By Justine So
Mackenzie Trimble was inspired by her high school textiles teacher to pursue a career in the field of fashion design. In Grade 9, Trimble discovered her talent for design and her passion for fashion began to grow. Always challenging herself, Trimble began to build her portfolio that same year.
Following her high school graduation, she applied to Kwantlen Polytechnic University’s Wilson School of Design and has spent the last four years learning the art of fashion design and preparing to create her final line, NEVADA•KAI, a gender-neutral children’s wear collection.
NEVADA•KAI will be unveiled at 2016 The Show: The Final Cut, presented by Tamoda Apparel Inc., on April 6 and 7 at the Imperial Vancouver (319 Main Street). Thirty-five other lines by Kwantlen Polytechnic University fashion design and technology students will also be showcased.
Justine So: Describe your collection.
Mackenzie Trimble: My collection is for children ages two through six. I decided to focus my line toward gender neutrality because there aren’t very many options available for families choosing to raise their children with a gender-neutral lifestyle. I want to provide clothing options for children that are non-defining and won’t contribute to the gender stereotyping children learn at such a young age.
The clothing combines aspects of femininity and masculinity, and focuses largely on durability, longevity, and comfort. I want my line to inspire young minds and fill children with the courage and confidence to be anything they want to be.
JS: What was the inspiration behind your line?
MT: The inspiration for my collection came from a young girl I met while doing an internship at Peekaboo Beans last year.

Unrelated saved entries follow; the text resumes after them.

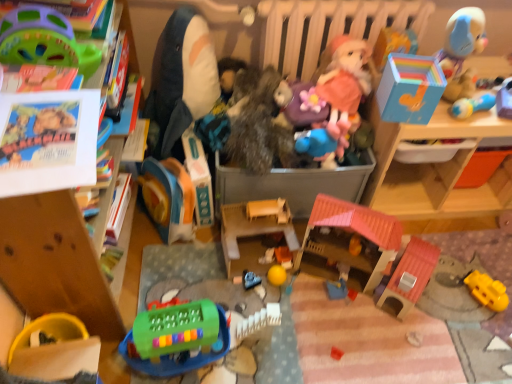 Where is `vacant region in front of smooth blue car at center, arranged as the sixth toy when viewed from the left`? This screenshot has height=384, width=512. vacant region in front of smooth blue car at center, arranged as the sixth toy when viewed from the left is located at coordinates (248, 322). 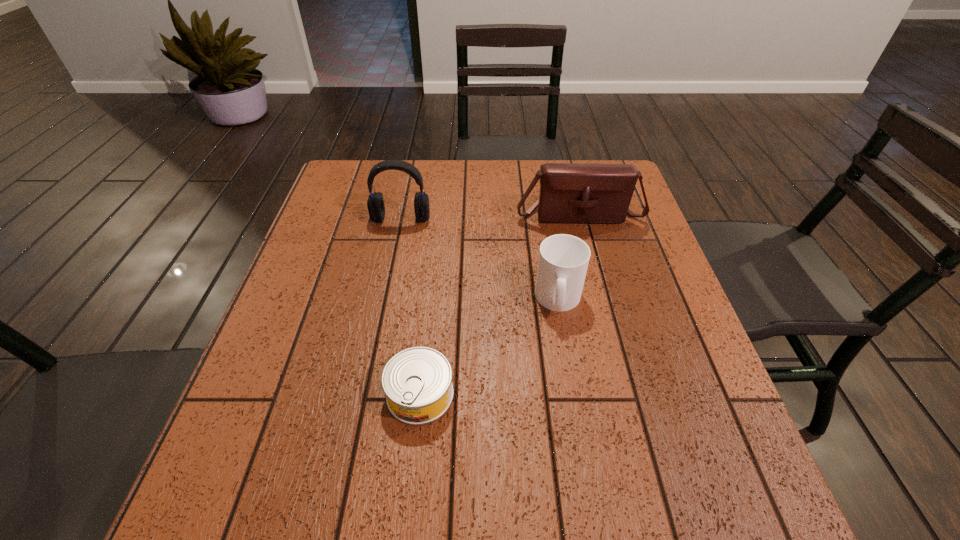 The image size is (960, 540). What are the coordinates of `vacant space in between the headset and the mug` in the screenshot? It's located at (480, 259).

Locate an element on the screen. The width and height of the screenshot is (960, 540). free space between the shoulder bag and the headset is located at coordinates tap(490, 216).

Identify the location of vacant space that is in between the nearest object and the headset. This screenshot has width=960, height=540. (411, 306).

Identify the location of free space between the headset and the second shortest object. (480, 259).

Identify the location of empty location between the headset and the nearest object. This screenshot has width=960, height=540. (411, 306).

What are the coordinates of `free area in between the shortest object and the headset` in the screenshot? It's located at (411, 306).

Identify the location of free space between the can and the mug. Image resolution: width=960 pixels, height=540 pixels. (490, 347).

Where is `free space between the headset and the shortest object`? Image resolution: width=960 pixels, height=540 pixels. free space between the headset and the shortest object is located at coordinates coord(411,306).

Locate an element on the screen. The height and width of the screenshot is (540, 960). object that stands as the second closest to the headset is located at coordinates (563, 260).

Locate an element on the screen. This screenshot has height=540, width=960. object that stands as the closest to the shoulder bag is located at coordinates (563, 260). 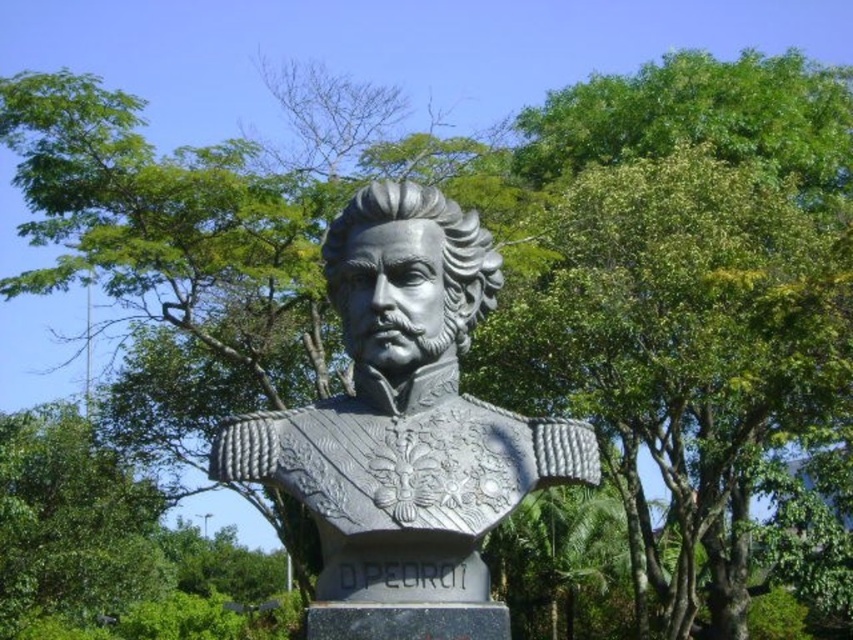 Question: Can you confirm if polished bronze bust at center is thinner than green leafy tree at center?

Choices:
 (A) yes
 (B) no

Answer: (A)

Question: Which point appears closest to the camera in this image?

Choices:
 (A) (438, 307)
 (B) (64, 424)

Answer: (A)

Question: Is polished bronze bust at center smaller than green leafy tree at center?

Choices:
 (A) yes
 (B) no

Answer: (A)

Question: Is polished bronze bust at center wider than green leafy tree at center?

Choices:
 (A) no
 (B) yes

Answer: (A)

Question: Which point is farther to the camera?

Choices:
 (A) (402, 515)
 (B) (120, 552)

Answer: (B) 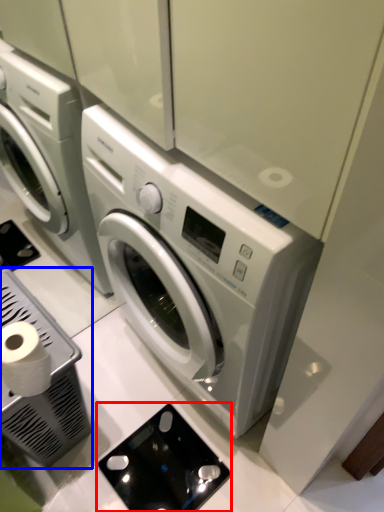 Question: Among these objects, which one is farthest to the camera, appliance (highlighted by a red box) or appliance (highlighted by a blue box)?

Choices:
 (A) appliance
 (B) appliance

Answer: (A) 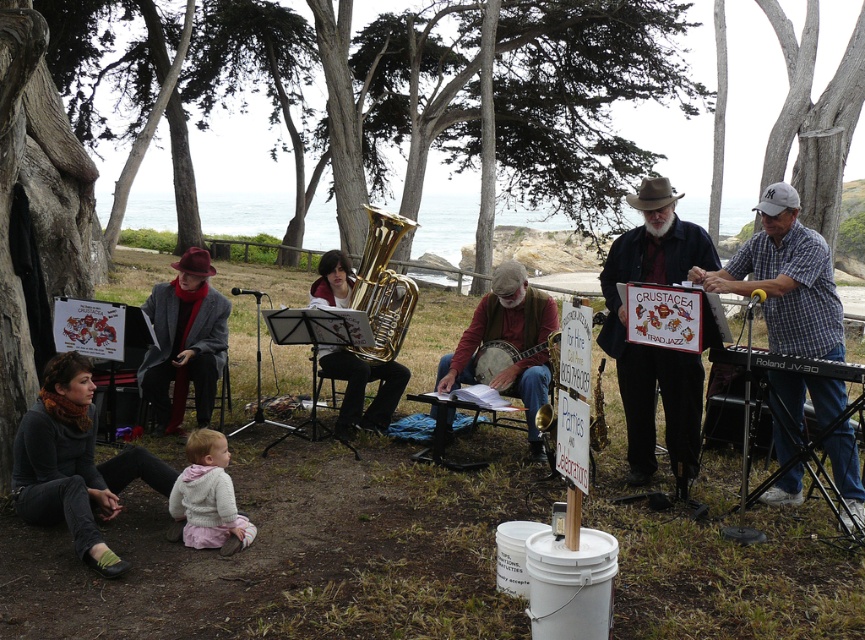 Question: Can you confirm if dark gray sweater at lower left is positioned below black plastic keyboard at right?

Choices:
 (A) yes
 (B) no

Answer: (A)

Question: Which object is positioned farthest from the black plastic keyboard at right?

Choices:
 (A) dark gray sweater at lower left
 (B) gold brass tuba at center
 (C) white checkered shirt at right
 (D) brown leather hat at center

Answer: (A)

Question: Can you confirm if white checkered shirt at right is positioned to the left of brown leather hat at center?

Choices:
 (A) no
 (B) yes

Answer: (A)

Question: Where is light gray fleece jacket at lower center located in relation to wooden banjo at center in the image?

Choices:
 (A) below
 (B) above

Answer: (A)

Question: Which point is closer to the camera?

Choices:
 (A) brown leather hat at center
 (B) light gray fleece jacket at lower center
 (C) white checkered shirt at right
 (D) matte gray coat at left

Answer: (B)

Question: Which object is positioned closest to the light gray fleece jacket at lower center?

Choices:
 (A) gold brass tuba at center
 (B) wooden banjo at center
 (C) dark gray sweater at lower left

Answer: (C)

I found out that she really did not like the sparkles and bows you see on many girls’ clothes and preferred to shop in the boys’ section. This led me to begin researching more on the growing demand for gender-neutral children’s clothing, which sparked the idea for my collection.
JS: Can you tell me about your creative process?
MT: My creative process starts with brainstorming multiple ideas. After this, I start to research and narrow my scope. Following my research, there will usually be a particular idea that will stand out and inspire me more than the others. With this idea, I found the gaps and looked for ways I can cater to the needs of my target market.
Next, many sketches are drawn, then narrowed down to the perfect collection. Once this mix is chosen, I get to start pattern-drafting and making my creations into tangible garments. It is the most satisfying feeling to know that something I’ve sketched out in my notebook has come to life and gets the opportunity to walk down a runway as big as 2016 The Show’s.
JS: What have you learned at KPU?
MT: KPU has taught me how to turn an idea into a reality. Through the last four years of this intensive program, I’ve also learned on a personal level how resilient and determined I can be. I am now confident and ready to take my many skills into the industry and show the world what I am capable of.
JS: What are your plans after graduation?
MT: After graduation I hope to find a job in pattern-drafting or technical design within Vancouver. I really enjoy drafting on the computer and by hand, as well as the challenges that come with designing technical apparel.
JS: What aspect of design are you most passionate about?
MT: I’ve really found my passion in pattern-drafting. Before coming to KPU, I had no experience in it but I quickly fell in love with the process of turning a sketch and body measurements into a garment that contours and moves with the body.